Speaking on BBC Radio 4 yesterday, minister Kit Malthouse said anyone concerned about potential violations of the restrictions could report them to the non-emergency police line (101) if they wish to. When pressed on whether this would include reporting on neighbours for breaches of social gathering limits, Malthouse said: “If they are concerned and they do see that kind of thing, then, absolutely, they should think about it.”

However, National Police Chiefs' Council (NPCC) chairman Martin Hewitt has denied that enforcement of the rule of six relies on people “grassing up” their neighbours, speaking to BBC Breakfast.

“We all have a responsibility to do what we can do, to take the steps that are required to stop the transmission and to abide by regulations so we can prevent this disease moving further through the country.”

How do I report breaches of social distancing?

If you become aware of a large gathering of people who are obviously from many different households, you can get in contact with the police to report it.

If you are concerned that there is a severe threat to public safety and health, call 999. If you’re worried but don’t think it is an emergency, you can call 101 for more information about how to report it.

Several police forces have also set up specific portals for reporting social distancing breaches in their areas, to take the strain off the non-emergency 101 line.
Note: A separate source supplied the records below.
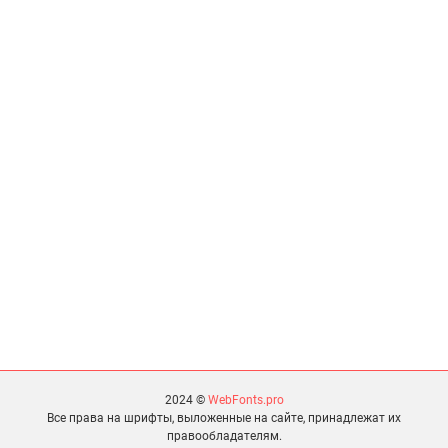
2024 ©
WebFonts.pro
Все права на шрифты, выложенные на сайте, принадлежат их
правообладателям.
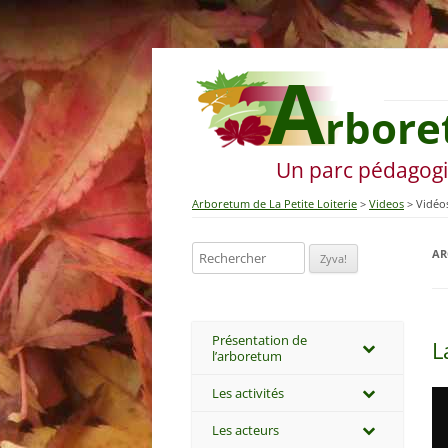
A
rbore
Un parc pédagog
Arboretum de La Petite Loiterie
Videos
Vidéo
Rechercher:
AR
Présentation de
L
l’arboretum
Les activités
Les acteurs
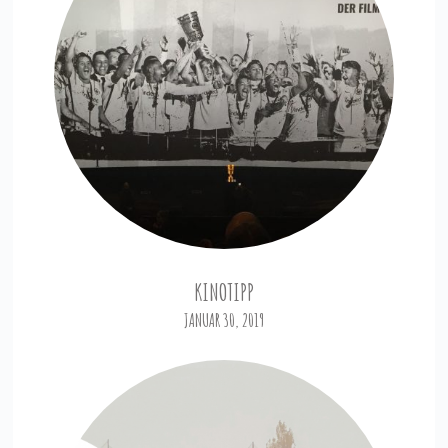
KINOTIPP
JANUAR 30, 2019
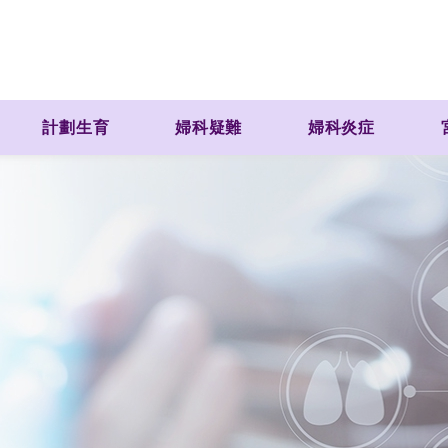
計劃生育
婦科疑難
婦科炎症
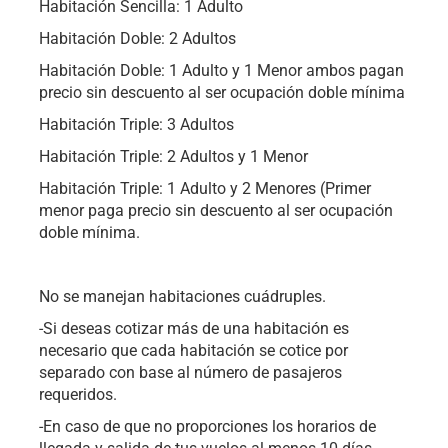
Habitación Sencilla: 1 Adulto
Habitación Doble: 2 Adultos
Habitación Doble: 1 Adulto y 1 Menor ambos pagan
precio sin descuento al ser ocupación doble mínima
Habitación Triple: 3 Adultos
Habitación Triple: 2 Adultos y 1 Menor
Habitación Triple: 1 Adulto y 2 Menores (Primer
menor paga precio sin descuento al ser ocupación
doble mínima.
No se manejan habitaciones cuádruples.
-Si deseas cotizar más de una habitación es
necesario que cada habitación se cotice por
separado con base al número de pasajeros
requeridos.
-En caso de que no proporciones los horarios de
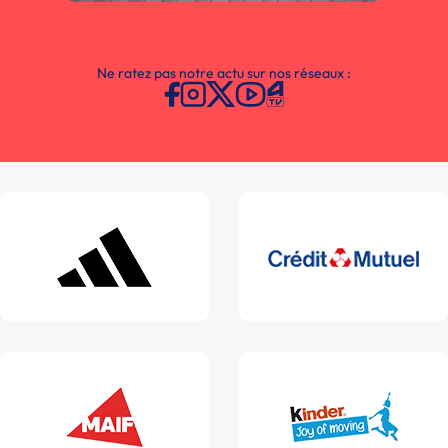
Ne ratez pas notre actu sur nos réseaux :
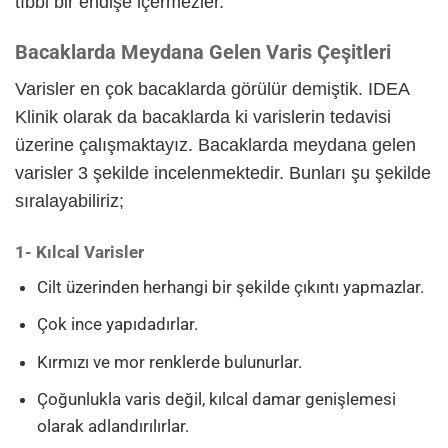
tıbbi bir endişe içermezler.
Bacaklarda Meydana Gelen Varis Çeşitleri
Varisler en çok bacaklarda görülür demiştik. IDEA
Klinik olarak da bacaklarda ki varislerin tedavisi
üzerine çalışmaktayız. Bacaklarda meydana gelen
varisler 3 şekilde incelenmektedir. Bunları şu şekilde
sıralayabiliriz;
1- Kılcal Varisler
Cilt üzerinden herhangi bir şekilde çıkıntı yapmazlar.
Çok ince yapıdadırlar.
Kırmızı ve mor renklerde bulunurlar.
Çoğunlukla varis değil, kılcal damar genişlemesi
olarak adlandırılırlar.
If you know which is your local constabulary, it’s advised to go to that specific website for more details.

If you’re not sure which your local constabulary is you can go to the website, to report a possible breach of coronavirus measures through their online form. Here you can specify the location of the crime as well as how many people are suspected to be in the group.

Please remember, although restrictions on gatherings have been put in place to protect lives and the NHS, it is extremely important to consider the threat level when reporting breaches - and which method you choose for reporting. The police must be able to respond to emergencies. For instance, Cambridgeshire Constabulary’s portal states: “Do not use this form to report minor infringements.”

As ever, we encourage you to approach situations with kindness. Remember that some people are exempt from social distancing guidelines and you do not always know what other people are going through. We are each responsible for our own actions and, by ensuring that you are following government guidelines, you are doing your bit to protect lives and the NHS.